[Saved entries]
==========
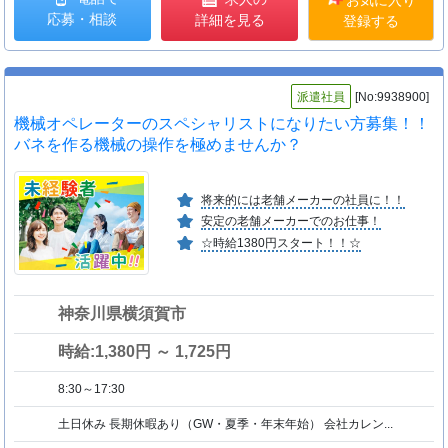
お気に入り
応募・相談
詳細を見る
登録する
派遣社員
[No:9938900]
機械オペレーターのスペシャリストになりたい方募集！！
バネを作る機械の操作を極めませんか？
将来的には老舗メーカーの社員に！！
安定の老舗メーカーでのお仕事！
☆時給1380円スタート！！☆
神奈川県横須賀市
時給:1,380円 ～ 1,725円
8:30～17:30
土日休み 長期休暇あり（GW・夏季・年末年始） 会社カレン...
==========
#### [What you have to do]
For every line above, produce an exact transcription that omits the images.

#### [Answer to this exercise]
お気に入り
応募・相談
詳細を見る
登録する
派遣社員
[No:9938900]
機械オペレーターのスペシャリストになりたい方募集！！
バネを作る機械の操作を極めませんか？
将来的には老舗メーカーの社員に！！
安定の老舗メーカーでのお仕事！
☆時給1380円スタート！！☆
神奈川県横須賀市
時給:1,380円 ～ 1,725円
8:30～17:30
土日休み 長期休暇あり（GW・夏季・年末年始） 会社カレン...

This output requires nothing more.